By Caroline Rosacker

The 18th Amendment, which outlawed the manufacturing and selling of liquor, created a profitable, dangerous business opportunity for moonshiners and bootleggers on the other side of the law.

Three states – Iowa, Kansas and Maine — were ahead of the vountry on Prohibition.  In fact, Iowa had statewide prohibition in 1916, four years before the national policy in 1920.

Prohibition program

The book, Prohibition in Eastern Iowa, by Iowa author Linda Betsinger McCann, revisits Prohibition and uncovers why farmers began to use their corn to produce liquor. McCann gathered important information from children of moonshiners and bootleggers, and researched newspaper archives from the Prohibition era to complete her book. 

McCann will present "Prohibition in Eastern Iowa" on Tuesday, Aug. 2, at 6 p.m. at the Guttenberg Public Library. 

The Iowa author grew up on a farm near Waverly. "I graduated from nurses training, earning a Registered Nursing (RN) degree, and moved to Shell Rock," McCann shared. "I took some time off when my children were small and became involved in the local historical society.  I was shocked to discover I was a descendent of the town's founder."

McCann began researching her personal family history. "I found   many interesting stories and decided to compile the information and published a very rudimentary book – I don't think it even had pictures – titled, Where Did They Go," she commented. "It was about eight towns surrounding Shell Rock that disappeared. We sold it at the Shell Rock Historical Museum. I was never a writer. I had to ask my daughter for help." 

She went on to say, "A publishing agent found one of my books on a Creighton University professor's desk, and inquired whether I would be interested in writing a series of county-wide books." 

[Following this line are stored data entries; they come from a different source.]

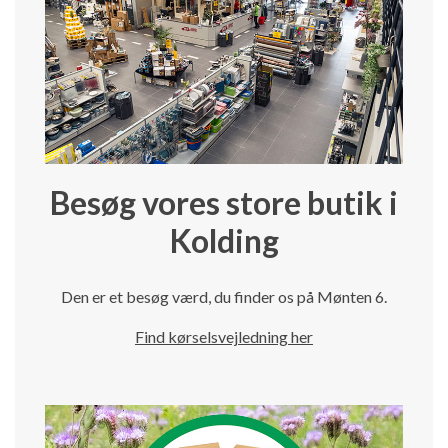
Besøg vores store butik i
Kolding
Den er et besøg værd, du finder os på Mønten 6.
Find kørselsvejledning her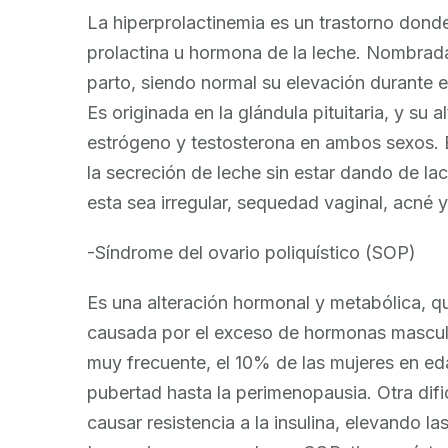
La hiperprolactinemia es un trastorno dond
prolactina u hormona de la leche. Nombrad
parto, siendo normal su elevación durante e
Es originada en la glándula pituitaria, y su
estrógeno y testosterona en ambos sexos. El 
la secreción de leche sin estar dando de la
esta sea irregular, sequedad vaginal, acné y
-Síndrome del ovario poliquístico (SOP)
Es una alteración hormonal y metabólica, q
causada por el exceso de hormonas masculin
muy frecuente, el 10% de las mujeres en e
pubertad hasta la perimenopausia. Otra dif
causar resistencia a la insulina, elevando la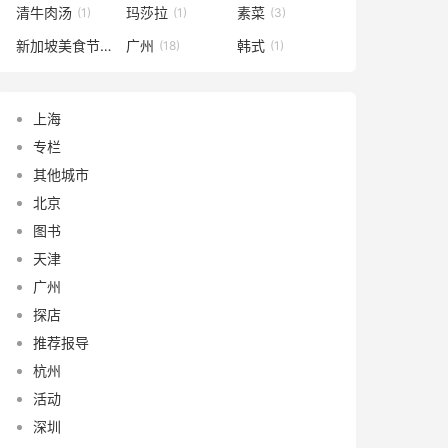
清牛肉汤
玛莎拉
素菜
(1)
(1)
(3)
新加坡美食节
广州
韩式
(1)
(18)
(1)
上海
专栏
其他城市
北京
图书
天津
广州
探店
推荐报导
杭州
活动
深圳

After a period of time McCann's publisher cut her loose, citing the books weren't a viable series. "That was after Lost Black Hawk County: Vanished Towns of the Cedar Valley sold 700 copies, out of 1,000 published," she pointed out. "Any non-fiction book is considered a success after it sells 500 copies. All of my books have sold more than that." 

Tandem Publishing in Des Moines is currently McCann's publisher. "They oversee the editing, cover design, printing and sales," said McCann. "My other books have been published by the Historical Society and I have self-printed some genealogy and biographies."

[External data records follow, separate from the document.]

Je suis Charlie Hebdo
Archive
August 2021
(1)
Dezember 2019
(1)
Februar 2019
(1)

The Iowa author is inspired to keep writing and pursue certain topics while visiting with young people – especially her grandchildren. "I love discovering Iowa history that younger people don't know about," she told The Press. "I have been shocked by how many people didn't know there was Prohibition in Iowa." 

Guttenberg's  Prohibition History

In 2019, McCann completed 220 speaking engagements across Iowa. "I have presented programs in all four corners of the State and everywhere in between," she laughed. "I will share some information I uncovered specific to Guttenberg during the Prohibition program."

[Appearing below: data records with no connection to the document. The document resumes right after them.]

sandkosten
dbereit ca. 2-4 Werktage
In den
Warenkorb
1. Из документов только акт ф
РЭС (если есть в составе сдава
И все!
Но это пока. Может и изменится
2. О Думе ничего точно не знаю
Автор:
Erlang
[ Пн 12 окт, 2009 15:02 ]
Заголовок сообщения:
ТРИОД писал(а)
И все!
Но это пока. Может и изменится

McCann had to sort through a lot of tall tales while conducting research for Prohibition in Eastern Iowa. "Everyone had a story about Al Capone. If he spent that much time in Iowa he wouldn't have had much time to be in Chicago," laughed McCann. "I researched every story I was told, but was not able to verify the information through newspaper archives. If he was in Iowa it would have been reported in the newspaper, especially small town publications!"